▼

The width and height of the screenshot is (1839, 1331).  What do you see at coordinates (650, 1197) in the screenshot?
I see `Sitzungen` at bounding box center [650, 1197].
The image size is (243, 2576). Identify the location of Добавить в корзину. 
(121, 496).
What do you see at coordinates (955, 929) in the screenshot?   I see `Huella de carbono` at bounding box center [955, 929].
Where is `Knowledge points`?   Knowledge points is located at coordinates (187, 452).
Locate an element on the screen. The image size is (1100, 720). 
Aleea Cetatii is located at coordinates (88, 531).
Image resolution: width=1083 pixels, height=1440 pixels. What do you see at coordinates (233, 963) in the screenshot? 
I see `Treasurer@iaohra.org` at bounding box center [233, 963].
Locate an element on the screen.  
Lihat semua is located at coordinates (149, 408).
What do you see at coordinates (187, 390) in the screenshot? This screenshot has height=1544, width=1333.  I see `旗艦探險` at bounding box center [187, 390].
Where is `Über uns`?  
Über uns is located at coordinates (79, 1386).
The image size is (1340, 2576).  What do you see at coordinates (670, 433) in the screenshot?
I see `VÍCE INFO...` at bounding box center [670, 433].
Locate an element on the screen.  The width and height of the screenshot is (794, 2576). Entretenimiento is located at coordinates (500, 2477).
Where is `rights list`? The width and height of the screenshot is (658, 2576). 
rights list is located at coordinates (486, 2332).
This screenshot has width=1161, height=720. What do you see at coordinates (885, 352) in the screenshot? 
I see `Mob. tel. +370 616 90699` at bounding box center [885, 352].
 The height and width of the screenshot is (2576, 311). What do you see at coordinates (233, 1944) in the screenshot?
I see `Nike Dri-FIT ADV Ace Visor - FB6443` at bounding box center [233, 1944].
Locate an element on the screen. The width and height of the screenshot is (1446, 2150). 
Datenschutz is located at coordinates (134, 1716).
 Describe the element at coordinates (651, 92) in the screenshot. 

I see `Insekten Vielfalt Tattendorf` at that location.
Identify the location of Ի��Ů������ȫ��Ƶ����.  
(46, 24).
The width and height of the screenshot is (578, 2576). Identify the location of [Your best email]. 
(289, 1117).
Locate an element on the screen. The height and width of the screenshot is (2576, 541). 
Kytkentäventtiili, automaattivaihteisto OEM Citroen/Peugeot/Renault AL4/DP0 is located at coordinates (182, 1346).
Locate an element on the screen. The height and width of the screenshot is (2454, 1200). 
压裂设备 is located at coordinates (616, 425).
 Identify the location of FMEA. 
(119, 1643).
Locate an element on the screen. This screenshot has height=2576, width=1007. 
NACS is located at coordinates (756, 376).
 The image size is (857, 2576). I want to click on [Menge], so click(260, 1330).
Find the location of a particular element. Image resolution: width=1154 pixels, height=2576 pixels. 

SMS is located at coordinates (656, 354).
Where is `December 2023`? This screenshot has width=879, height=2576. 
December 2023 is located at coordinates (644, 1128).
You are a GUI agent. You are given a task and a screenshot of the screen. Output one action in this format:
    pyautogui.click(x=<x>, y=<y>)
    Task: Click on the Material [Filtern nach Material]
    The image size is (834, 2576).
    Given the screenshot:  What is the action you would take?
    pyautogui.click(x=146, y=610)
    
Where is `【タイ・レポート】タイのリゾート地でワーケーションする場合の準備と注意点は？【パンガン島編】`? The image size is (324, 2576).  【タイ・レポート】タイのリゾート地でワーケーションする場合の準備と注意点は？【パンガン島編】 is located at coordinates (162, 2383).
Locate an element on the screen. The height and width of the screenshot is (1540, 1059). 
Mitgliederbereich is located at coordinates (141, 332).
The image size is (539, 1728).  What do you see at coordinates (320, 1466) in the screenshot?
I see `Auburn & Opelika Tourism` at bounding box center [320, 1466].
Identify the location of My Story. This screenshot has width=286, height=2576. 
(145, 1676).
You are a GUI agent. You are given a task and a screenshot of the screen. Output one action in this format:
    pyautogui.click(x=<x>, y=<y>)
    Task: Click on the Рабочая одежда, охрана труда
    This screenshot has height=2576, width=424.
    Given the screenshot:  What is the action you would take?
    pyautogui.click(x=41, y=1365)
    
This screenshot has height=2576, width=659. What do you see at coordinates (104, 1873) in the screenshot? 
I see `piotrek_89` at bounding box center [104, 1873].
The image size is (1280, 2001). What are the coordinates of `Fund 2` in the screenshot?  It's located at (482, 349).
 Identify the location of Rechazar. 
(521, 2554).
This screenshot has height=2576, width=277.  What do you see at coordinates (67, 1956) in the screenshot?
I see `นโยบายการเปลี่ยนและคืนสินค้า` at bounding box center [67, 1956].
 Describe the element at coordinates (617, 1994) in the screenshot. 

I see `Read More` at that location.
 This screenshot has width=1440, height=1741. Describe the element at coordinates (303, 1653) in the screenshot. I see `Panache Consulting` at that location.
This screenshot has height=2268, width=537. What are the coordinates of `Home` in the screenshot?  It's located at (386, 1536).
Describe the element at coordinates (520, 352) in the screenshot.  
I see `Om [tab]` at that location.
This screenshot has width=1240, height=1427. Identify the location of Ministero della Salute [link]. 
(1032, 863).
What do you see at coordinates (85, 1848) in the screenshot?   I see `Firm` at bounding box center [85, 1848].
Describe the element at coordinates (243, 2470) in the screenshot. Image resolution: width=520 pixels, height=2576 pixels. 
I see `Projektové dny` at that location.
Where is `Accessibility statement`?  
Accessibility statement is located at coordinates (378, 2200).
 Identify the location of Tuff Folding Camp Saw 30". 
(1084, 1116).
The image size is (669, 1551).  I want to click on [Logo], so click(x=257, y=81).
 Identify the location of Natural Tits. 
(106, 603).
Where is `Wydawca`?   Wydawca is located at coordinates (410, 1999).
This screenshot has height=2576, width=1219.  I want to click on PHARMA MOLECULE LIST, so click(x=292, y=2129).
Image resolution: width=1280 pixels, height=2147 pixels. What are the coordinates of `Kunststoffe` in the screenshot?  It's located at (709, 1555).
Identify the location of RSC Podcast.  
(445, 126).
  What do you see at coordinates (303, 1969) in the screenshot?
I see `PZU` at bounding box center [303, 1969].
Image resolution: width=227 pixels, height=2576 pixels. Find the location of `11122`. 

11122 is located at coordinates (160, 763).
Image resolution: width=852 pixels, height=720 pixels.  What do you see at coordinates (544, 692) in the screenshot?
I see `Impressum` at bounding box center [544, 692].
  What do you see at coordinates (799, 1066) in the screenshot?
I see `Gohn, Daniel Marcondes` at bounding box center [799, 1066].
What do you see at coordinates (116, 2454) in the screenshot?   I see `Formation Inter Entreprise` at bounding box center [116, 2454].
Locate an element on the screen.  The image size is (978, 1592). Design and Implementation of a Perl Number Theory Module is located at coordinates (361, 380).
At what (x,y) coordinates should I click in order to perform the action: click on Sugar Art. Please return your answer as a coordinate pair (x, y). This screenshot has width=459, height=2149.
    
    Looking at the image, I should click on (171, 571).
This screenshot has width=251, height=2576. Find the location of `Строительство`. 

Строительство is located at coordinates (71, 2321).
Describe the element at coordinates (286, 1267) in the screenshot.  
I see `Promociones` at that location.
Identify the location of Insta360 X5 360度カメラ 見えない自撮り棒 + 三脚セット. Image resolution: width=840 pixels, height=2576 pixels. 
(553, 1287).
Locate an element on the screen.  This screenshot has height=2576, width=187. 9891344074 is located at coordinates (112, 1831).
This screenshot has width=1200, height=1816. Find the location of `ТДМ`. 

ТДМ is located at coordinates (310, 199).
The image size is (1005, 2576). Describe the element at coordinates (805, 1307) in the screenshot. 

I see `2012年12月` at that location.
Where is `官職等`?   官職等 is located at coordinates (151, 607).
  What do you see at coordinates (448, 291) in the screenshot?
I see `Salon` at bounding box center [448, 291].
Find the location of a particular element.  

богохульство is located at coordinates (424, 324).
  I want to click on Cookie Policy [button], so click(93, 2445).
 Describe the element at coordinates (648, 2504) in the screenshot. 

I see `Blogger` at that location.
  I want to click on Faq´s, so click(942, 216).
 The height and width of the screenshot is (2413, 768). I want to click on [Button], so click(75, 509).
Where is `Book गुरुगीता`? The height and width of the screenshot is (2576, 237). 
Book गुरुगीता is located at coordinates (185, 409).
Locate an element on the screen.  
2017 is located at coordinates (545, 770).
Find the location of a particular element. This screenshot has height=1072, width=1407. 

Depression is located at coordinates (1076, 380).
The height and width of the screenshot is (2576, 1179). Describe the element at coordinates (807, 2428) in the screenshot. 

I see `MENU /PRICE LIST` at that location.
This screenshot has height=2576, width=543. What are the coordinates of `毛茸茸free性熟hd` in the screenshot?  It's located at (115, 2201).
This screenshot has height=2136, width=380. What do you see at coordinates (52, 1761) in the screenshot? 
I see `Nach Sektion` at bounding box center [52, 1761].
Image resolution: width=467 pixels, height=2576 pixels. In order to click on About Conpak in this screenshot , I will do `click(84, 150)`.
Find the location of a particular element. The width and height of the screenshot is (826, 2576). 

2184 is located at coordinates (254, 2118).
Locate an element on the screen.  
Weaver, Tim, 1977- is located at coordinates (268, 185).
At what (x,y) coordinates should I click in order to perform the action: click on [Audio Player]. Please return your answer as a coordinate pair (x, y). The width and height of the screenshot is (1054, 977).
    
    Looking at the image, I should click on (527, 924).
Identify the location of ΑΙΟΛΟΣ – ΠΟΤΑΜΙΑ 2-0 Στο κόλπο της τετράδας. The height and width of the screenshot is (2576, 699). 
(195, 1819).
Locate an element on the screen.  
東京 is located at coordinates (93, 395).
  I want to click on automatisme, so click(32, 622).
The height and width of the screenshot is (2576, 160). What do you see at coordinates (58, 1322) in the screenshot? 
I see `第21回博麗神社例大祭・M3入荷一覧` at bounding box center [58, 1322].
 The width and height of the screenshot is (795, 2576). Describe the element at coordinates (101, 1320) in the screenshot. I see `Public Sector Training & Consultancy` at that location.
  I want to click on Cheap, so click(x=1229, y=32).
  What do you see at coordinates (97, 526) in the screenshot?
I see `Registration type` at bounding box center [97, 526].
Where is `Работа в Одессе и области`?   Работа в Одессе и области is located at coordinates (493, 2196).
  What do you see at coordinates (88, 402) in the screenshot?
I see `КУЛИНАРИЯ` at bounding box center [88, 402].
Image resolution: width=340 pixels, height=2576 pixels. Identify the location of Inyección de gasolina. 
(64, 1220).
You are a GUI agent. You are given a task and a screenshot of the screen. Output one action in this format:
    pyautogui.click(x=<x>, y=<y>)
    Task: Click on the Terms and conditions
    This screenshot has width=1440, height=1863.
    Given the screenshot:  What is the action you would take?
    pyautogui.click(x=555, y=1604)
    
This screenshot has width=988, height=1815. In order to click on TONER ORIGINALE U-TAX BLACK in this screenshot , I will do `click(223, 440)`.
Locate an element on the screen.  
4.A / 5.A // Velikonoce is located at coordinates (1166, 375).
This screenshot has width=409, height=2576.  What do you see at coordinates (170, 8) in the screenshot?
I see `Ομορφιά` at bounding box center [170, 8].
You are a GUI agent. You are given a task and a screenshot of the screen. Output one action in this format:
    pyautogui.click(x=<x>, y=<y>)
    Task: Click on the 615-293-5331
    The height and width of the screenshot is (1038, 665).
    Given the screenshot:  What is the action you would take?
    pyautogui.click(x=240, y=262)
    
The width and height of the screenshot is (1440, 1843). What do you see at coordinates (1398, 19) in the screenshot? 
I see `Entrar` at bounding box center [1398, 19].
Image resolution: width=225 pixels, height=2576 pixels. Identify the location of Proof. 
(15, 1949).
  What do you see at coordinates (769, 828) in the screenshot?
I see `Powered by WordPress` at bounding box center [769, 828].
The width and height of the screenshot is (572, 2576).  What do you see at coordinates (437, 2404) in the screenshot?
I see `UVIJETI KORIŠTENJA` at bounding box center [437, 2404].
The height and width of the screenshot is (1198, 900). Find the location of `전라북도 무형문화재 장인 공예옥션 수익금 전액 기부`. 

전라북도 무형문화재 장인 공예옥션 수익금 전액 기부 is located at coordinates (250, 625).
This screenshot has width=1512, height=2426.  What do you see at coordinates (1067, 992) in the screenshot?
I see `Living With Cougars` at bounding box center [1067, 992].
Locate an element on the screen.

▲

▶ [WHAT TO DO]
Look through the material above for the string "will" and copy each line that has it.

▶ [EXPECTED ANSWER]
Image resolution: width=467 pixels, height=2576 pixels. In order to click on About Conpak in this screenshot , I will do `click(84, 150)`.
This screenshot has width=988, height=1815. In order to click on TONER ORIGINALE U-TAX BLACK in this screenshot , I will do `click(223, 440)`.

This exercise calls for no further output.